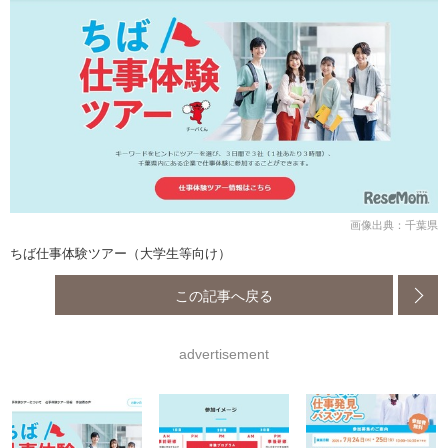
画像出典：千葉県
ちば仕事体験ツアー（大学生等向け）
この記事へ戻る
advertisement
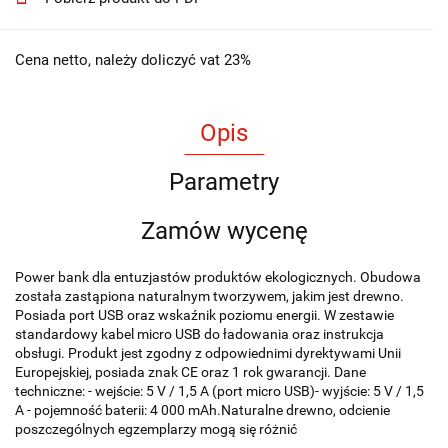
Cena netto, należy doliczyć vat 23%
Opis
Parametry
Zamów wycenę
Power bank dla entuzjastów produktów ekologicznych. Obudowa
została zastąpiona naturalnym tworzywem, jakim jest drewno.
Posiada port USB oraz wskaźnik poziomu energii. W zestawie
standardowy kabel micro USB do ładowania oraz instrukcja
obsługi. Produkt jest zgodny z odpowiednimi dyrektywami Unii
Europejskiej, posiada znak CE oraz 1 rok gwarancji. Dane
techniczne: - wejście: 5 V / 1,5 A (port micro USB)- wyjście: 5 V / 1,5
A - pojemność baterii: 4 000 mAh.Naturalne drewno, odcienie
poszczególnych egzemplarzy mogą się różnić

* _Activity_: Exactly as written, return each line above and leave the pictures behind.

* _Response_:
画像出典：千葉県
ちば仕事体験ツアー（大学生等向け）
この記事へ戻る
advertisement
Cena netto, należy doliczyć vat 23%
Opis
Parametry
Zamów wycenę
Power bank dla entuzjastów produktów ekologicznych. Obudowa
została zastąpiona naturalnym tworzywem, jakim jest drewno.
Posiada port USB oraz wskaźnik poziomu energii. W zestawie
standardowy kabel micro USB do ładowania oraz instrukcja
obsługi. Produkt jest zgodny z odpowiednimi dyrektywami Unii
Europejskiej, posiada znak CE oraz 1 rok gwarancji. Dane
techniczne: - wejście: 5 V / 1,5 A (port micro USB)- wyjście: 5 V / 1,5
A - pojemność baterii: 4 000 mAh.Naturalne drewno, odcienie
poszczególnych egzemplarzy mogą się różnić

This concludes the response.